The CEO, Dr. Anil Reddy, highlighted that PPAP has secured a contract worth ₹12 cr with an overseas OEM to supply electronic control units for commercial trucks. “This contract not only boosts our top‑line but also strengthens our foothold in the global supply chain, which is becoming increasingly important as automakers pivot toward electrification,” he said.


3. Industry Context

The broader Indian automotive industry is navigating a challenging cycle. A survey of the Society of Indian Automobile Manufacturers (SIAM) reported a 3.2 % YoY decline in vehicle registrations for the September quarter. Several OEMs have cut orders for internal‑combustion engines as part of their EV transition plans. According to a report from Frost & Sullivan, the EV‑component segment in India is expected to grow at a CAGR of 28 % over the next five years, offering a sizeable upside for suppliers that can secure early‑stage production agreements.

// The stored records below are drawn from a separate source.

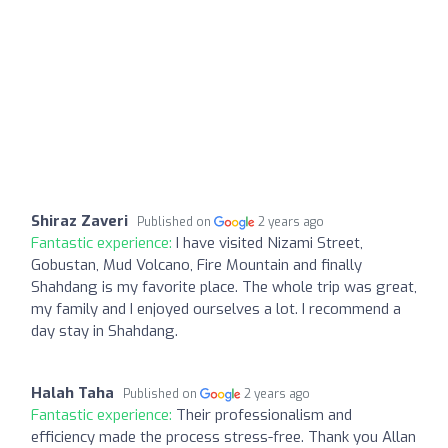
Shiraz Zaveri
Published on
2 years ago
Fantastic experience:
I have visited Nizami Street,
Gobustan, Mud Volcano, Fire Mountain and finally
Shahdang is my favorite place. The whole trip was great,
my family and I enjoyed ourselves a lot. I recommend a
day stay in Shahdang.
Halah Taha
Published on
2 years ago
Fantastic experience:
Their professionalism and
efficiency made the process stress-free. Thank you Allan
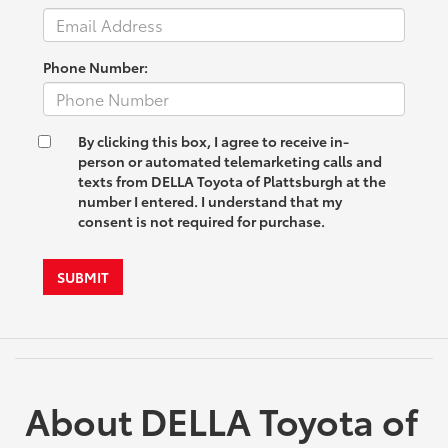
Phone Number:
By clicking this box, I agree to receive in-
person or automated telemarketing calls and
texts from DELLA Toyota of Plattsburgh at the
number I entered. I understand that my
consent is not required for purchase.
SUBMIT
About DELLA Toyota of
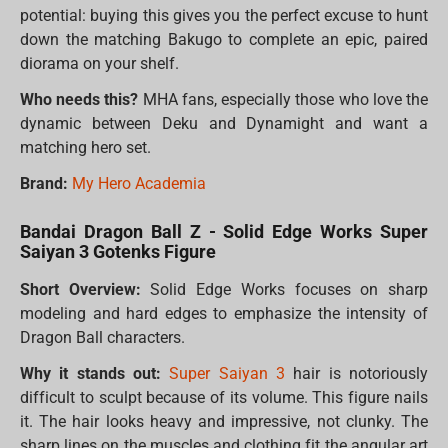
potential: buying this gives you the perfect excuse to hunt
down the matching Bakugo to complete an epic, paired
diorama on your shelf.
Who needs this?
MHA fans, especially those who love the
dynamic between Deku and Dynamight and want a
matching hero set.
Brand:
My Hero Academia
Bandai Dragon Ball Z - Solid Edge Works Super
Saiyan 3 Gotenks Figure
Short Overview:
Solid Edge Works focuses on sharp
modeling and hard edges to emphasize the intensity of
Dragon Ball characters.
Why it stands out:
Super Saiyan 3
hair is notoriously
difficult to sculpt because of its volume. This figure nails
it. The hair looks heavy and impressive, not clunky. The
sharp lines on the muscles and clothing fit the angular art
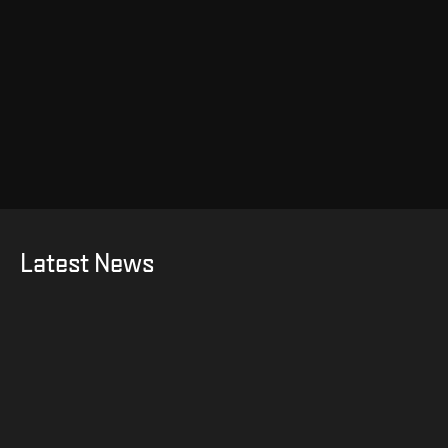
Latest News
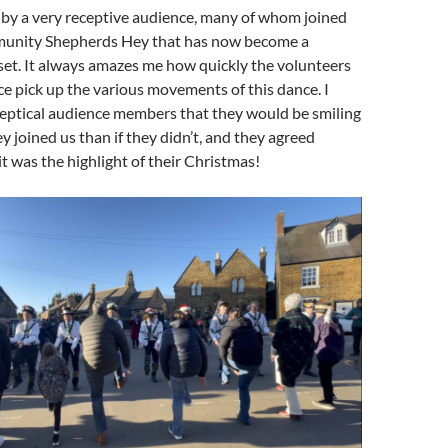
by a very receptive audience, many of whom joined
munity Shepherds Hey that has now become a
set. It always amazes me how quickly the volunteers
e pick up the various movements of this dance. I
eptical audience members that they would be smiling
y joined us than if they didn’t, and they agreed
it was the highlight of their Christmas!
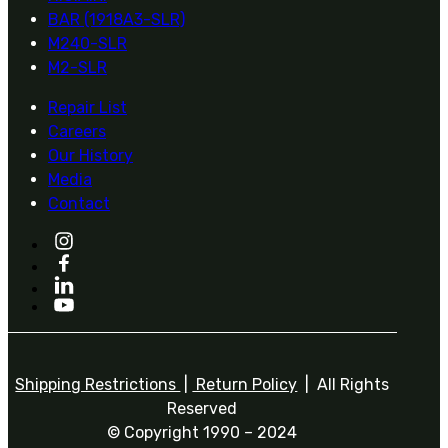
BAR (1918A3-SLR)
M240-SLR
M2-SLR
Repair List
Careers
Our History
Media
Contact
Shipping Restrictions
|
Return Policy
| All Rights
Reserved
© Copyright 1990 – 2024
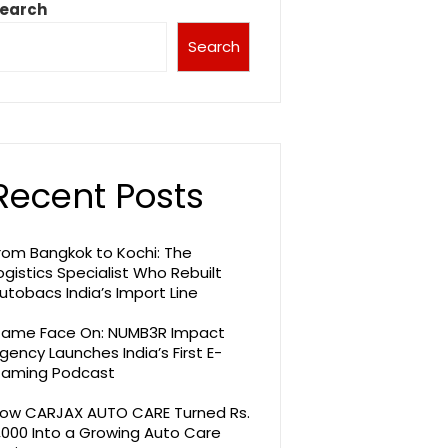
earch
Search
Recent Posts
rom Bangkok to Kochi: The
ogistics Specialist Who Rebuilt
utobacs India’s Import Line
ame Face On: NUMB3R Impact
gency Launches India’s First E-
aming Podcast
ow CARJAX AUTO CARE Turned Rs.
,000 Into a Growing Auto Care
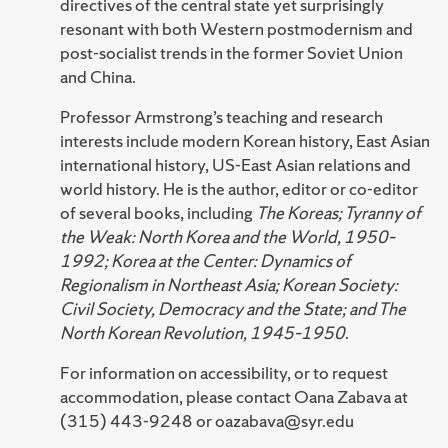
directives of the central state yet surprisingly
resonant with both Western postmodernism and
post-socialist trends in the former Soviet Union
and China.
Professor Armstrong’s teaching and research
interests include modern Korean history, East Asian
international history, US-East Asian relations and
world history. He is the author, editor or co-editor
of several books, including
The Koreas; Tyranny of
the Weak: North Korea and the World, 1950–
1992; Korea at the Center: Dynamics of
Regionalism in Northeast Asia; Korean Society:
Civil Society, Democracy and the State; and The
North Korean Revolution, 1945–1950
.
For information on accessibility, or to request
accommodation, please contact Oana Zabava at
(315) 443-9248 or oazabava@syr.edu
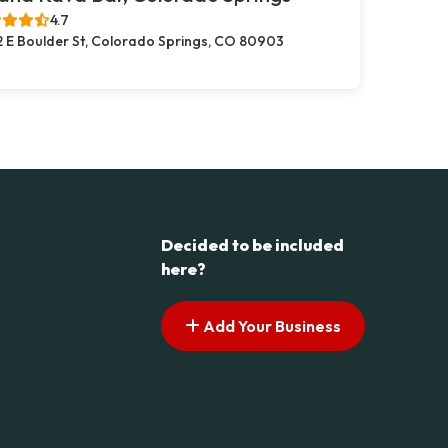
4.7
2 E Boulder St, Colorado Springs, CO 80903
Decided to be included
here?
Add Your Business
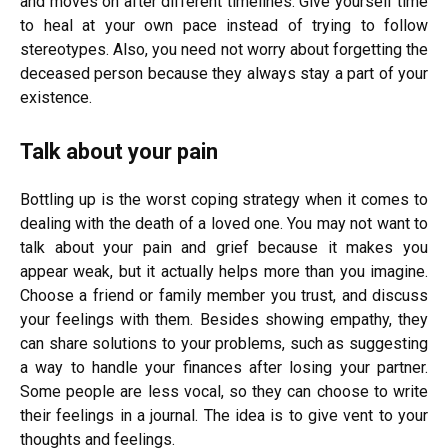
and moves on after different timelines. Give yourself time
to heal at your own pace instead of trying to follow
stereotypes. Also, you need not worry about forgetting the
deceased person because they always stay a part of your
existence.
Talk about your pain
Bottling up is the worst coping strategy when it comes to
dealing with the death of a loved one. You may not want to
talk about your pain and grief because it makes you
appear weak, but it actually helps more than you imagine.
Choose a friend or family member you trust, and discuss
your feelings with them. Besides showing empathy, they
can share solutions to your problems, such as suggesting
a way to handle your finances after losing your partner.
Some people are less vocal, so they can choose to write
their feelings in a journal. The idea is to give vent to your
thoughts and feelings.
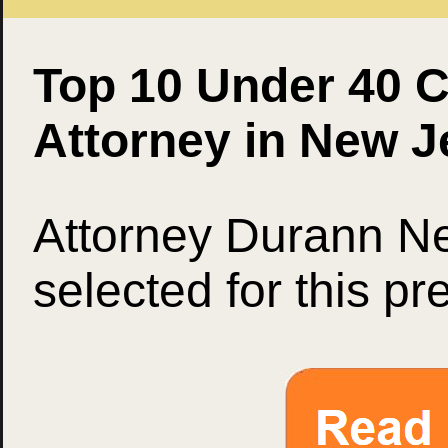
Top 10 Under 40 C
Attorney in New J
Attorney Durann Ne
selected for this pr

PPAP’s current position in the market reflects this transition. The company’s revenue mix shows a 10 % share from EV‑related components, up from 6 % in September 2024, indicating a clear shift toward future‑oriented product lines.


4. Analyst Perspective

On MoneyControl’s “Analysts” section, several voices weighed in on PPAP’s results. Kiran Desai of Nuvama Strategic Investments, who had a bullish stance on the company, noted that “the 5.45 % decline in net sales is not material when viewed in the context of a globally tightening supply chain. The company’s focus on high‑margin components is a prudent move.” By contrast, Ramesh Patel of ICICI Capital expressed caution, pointing out the company’s “increasing exposure to commodity price volatility and a growing reliance on a handful of large OEM contracts.” He suggested that the company should diversify its customer base further to mitigate concentration risk.


5. Market Reaction

Following the earnings announcement, PPAP Automotive’s stock traded at ₹2,850 in pre‑market sessions, a 3.2 % dip from the previous close. The decline reflected the market’s mixed feelings about the modest sales downturn and the company’s reliance on a limited number of large OEMs. Over the past year, PPAP’s shares have risen 18 % in line with the broader sector, underscoring investors’ long‑term confidence in the company’s strategic positioning.


6. Looking Ahead

PPAP’s management indicated that the company will be monitoring the “regulatory landscape around EV manufacturing incentives” closely. The upcoming fiscal year is expected to see increased orders for lightweight composite parts, a segment that has already delivered a 7 % margin above the company’s average. Moreover, the firm plans to invest ₹3 cr in research & development, targeting a 15 % increase in its technology‑based product offering by the end of FY2026.


7. Bottom Line

While the September 2025 earnings show a slight contraction in net sales, PPAP Automotive’s focus on high‑margin, high‑growth product lines, coupled with disciplined cost control, positions it favorably for the forthcoming EV‑heavy market. The company’s ability to secure sizeable contracts with both domestic and international OEMs suggests a growing reputation as a dependable component supplier in a rapidly evolving automotive ecosystem. Investors will likely monitor the company’s execution on capacity expansion and diversification initiatives, which could smooth out the current year‑on‑year decline and deliver stronger shareholder returns in the medium term.